**** Source information
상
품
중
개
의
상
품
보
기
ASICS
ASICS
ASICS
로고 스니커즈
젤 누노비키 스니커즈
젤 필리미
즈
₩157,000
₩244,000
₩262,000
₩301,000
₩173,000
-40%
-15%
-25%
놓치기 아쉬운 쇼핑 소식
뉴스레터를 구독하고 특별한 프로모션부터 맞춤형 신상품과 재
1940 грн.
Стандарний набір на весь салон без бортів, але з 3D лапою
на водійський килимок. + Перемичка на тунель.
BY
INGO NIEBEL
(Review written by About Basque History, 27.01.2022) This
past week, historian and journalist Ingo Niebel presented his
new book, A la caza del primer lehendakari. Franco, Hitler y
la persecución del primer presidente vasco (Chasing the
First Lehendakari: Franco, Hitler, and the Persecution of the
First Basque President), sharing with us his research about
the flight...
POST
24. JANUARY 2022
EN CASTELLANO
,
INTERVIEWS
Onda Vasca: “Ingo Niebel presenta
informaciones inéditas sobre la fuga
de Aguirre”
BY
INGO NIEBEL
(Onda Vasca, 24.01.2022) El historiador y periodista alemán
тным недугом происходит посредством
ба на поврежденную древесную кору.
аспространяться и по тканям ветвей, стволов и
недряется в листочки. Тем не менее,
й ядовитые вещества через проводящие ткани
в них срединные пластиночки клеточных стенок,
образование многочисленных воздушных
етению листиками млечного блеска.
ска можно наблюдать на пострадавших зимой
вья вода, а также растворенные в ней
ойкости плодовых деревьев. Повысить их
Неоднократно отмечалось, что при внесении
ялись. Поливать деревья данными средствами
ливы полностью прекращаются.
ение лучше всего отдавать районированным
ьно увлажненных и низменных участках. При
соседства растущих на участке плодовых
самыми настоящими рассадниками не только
********
**** Source information
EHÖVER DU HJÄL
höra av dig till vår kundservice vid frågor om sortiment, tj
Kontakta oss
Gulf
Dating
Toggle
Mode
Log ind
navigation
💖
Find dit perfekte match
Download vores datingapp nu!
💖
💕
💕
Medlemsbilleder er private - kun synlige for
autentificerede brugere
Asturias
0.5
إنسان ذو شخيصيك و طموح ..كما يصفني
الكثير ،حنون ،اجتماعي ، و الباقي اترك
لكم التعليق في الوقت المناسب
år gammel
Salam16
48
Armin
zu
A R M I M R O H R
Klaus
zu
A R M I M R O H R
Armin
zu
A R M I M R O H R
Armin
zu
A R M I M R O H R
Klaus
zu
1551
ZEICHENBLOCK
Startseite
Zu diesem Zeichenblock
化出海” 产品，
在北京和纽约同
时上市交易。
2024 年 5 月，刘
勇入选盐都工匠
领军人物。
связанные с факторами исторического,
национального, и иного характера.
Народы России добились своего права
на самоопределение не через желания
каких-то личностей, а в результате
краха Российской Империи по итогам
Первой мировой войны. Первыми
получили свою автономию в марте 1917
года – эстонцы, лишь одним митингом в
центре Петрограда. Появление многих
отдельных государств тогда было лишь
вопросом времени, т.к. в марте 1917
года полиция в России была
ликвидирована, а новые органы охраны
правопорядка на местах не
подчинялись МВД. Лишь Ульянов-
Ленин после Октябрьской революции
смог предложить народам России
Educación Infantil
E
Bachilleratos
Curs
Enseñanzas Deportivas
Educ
********
**** Source information
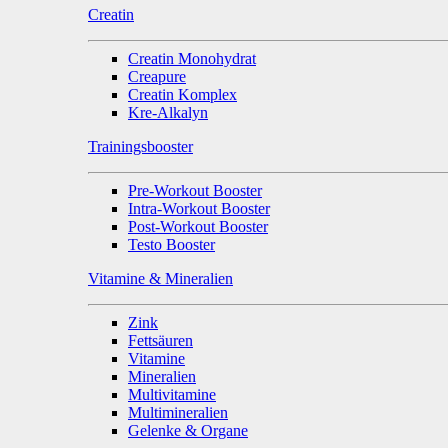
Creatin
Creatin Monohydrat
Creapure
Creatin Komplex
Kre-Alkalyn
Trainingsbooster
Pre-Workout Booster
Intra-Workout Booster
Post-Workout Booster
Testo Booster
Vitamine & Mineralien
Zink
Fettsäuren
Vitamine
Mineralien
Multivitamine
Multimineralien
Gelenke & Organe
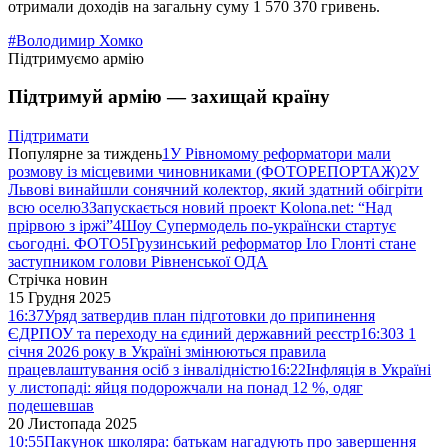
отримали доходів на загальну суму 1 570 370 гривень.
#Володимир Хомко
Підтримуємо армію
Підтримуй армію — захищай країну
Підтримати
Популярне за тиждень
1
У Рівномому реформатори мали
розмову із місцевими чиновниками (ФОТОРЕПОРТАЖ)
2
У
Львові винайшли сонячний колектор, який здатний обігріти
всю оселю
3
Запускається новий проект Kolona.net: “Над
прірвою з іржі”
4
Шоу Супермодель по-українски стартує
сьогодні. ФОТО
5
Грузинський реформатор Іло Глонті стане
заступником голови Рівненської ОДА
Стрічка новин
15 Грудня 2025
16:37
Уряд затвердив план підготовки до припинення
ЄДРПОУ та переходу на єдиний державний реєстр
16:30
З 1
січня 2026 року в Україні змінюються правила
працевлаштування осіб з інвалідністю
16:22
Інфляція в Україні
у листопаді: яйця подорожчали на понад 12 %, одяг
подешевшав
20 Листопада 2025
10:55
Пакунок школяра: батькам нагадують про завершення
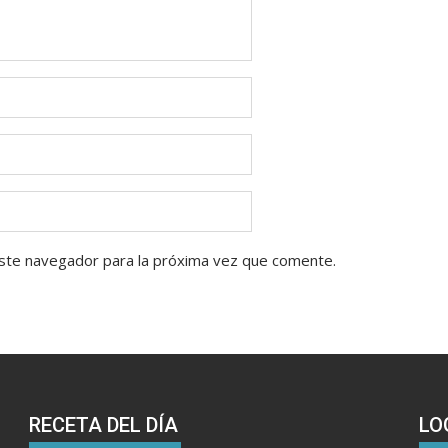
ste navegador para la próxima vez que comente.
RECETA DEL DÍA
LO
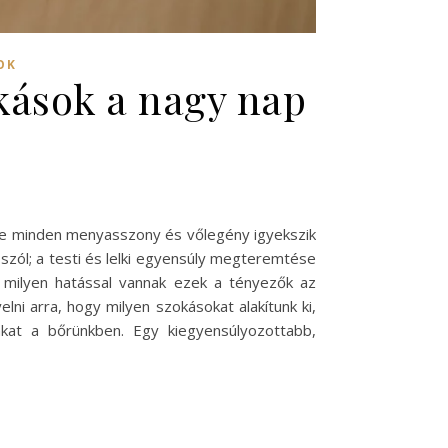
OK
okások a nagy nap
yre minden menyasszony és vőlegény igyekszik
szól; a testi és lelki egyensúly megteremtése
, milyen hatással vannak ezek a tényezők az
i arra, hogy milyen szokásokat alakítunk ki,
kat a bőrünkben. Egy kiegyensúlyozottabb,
********
## Prompt
The required answer is the run of lines above, starting at the line with "й ядовитые вещества через проводящие ткани" and ending at the line with "самыми настоящими рассадниками не только", reproduced exactly with both ends.

## Answer box
й ядовитые вещества через проводящие ткани
в них срединные пластиночки клеточных стенок,
образование многочисленных воздушных
етению листиками млечного блеска.
ска можно наблюдать на пострадавших зимой
вья вода, а также растворенные в ней
ойкости плодовых деревьев. Повысить их
Неоднократно отмечалось, что при внесении
ялись. Поливать деревья данными средствами
ливы полностью прекращаются.
ение лучше всего отдавать районированным
ьно увлажненных и низменных участках. При
соседства растущих на участке плодовых
самыми настоящими рассадниками не только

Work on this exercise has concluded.